My AF is currently back at rehab.

In June, he went for his first time. I was just a 7-day detox and then right into an out patient program. That did not go well, he later admitted that he had secretly drank starting on day one being back home. A few weeks into his outpatient, program, he admitted himself back to rehab, this time for 30 days.

AF came home from 30-day inpatient very motivated and focused on his new outpatient program, AA, and all he had learned about his recovery. About a week in, he relapsed. He denied it at first, but was required to go in for an assessment and failed a breathalyzer test.
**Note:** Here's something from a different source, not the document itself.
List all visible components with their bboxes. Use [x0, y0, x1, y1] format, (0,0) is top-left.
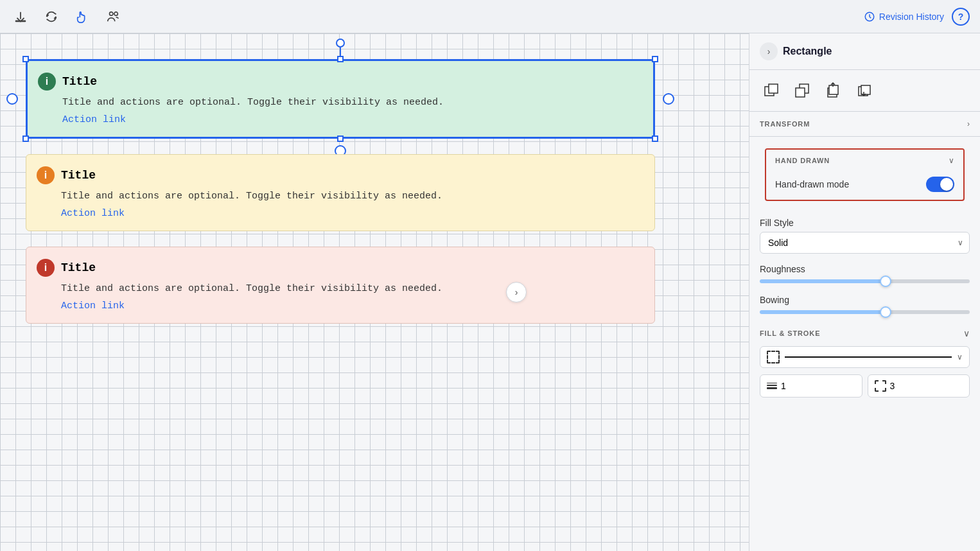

This happened this past Wednesday. He was discharged from his outpatient program, and required to go back for 7 day detox. He is currently there. He certainly didn't WANT to go back, but he didn't fight me on it either.

The plan is for him to gain some clarity during this 7-day detox and then his case manager and therapist will make a recommendation, whether that's a longer residential inpatient program or a sober living facility.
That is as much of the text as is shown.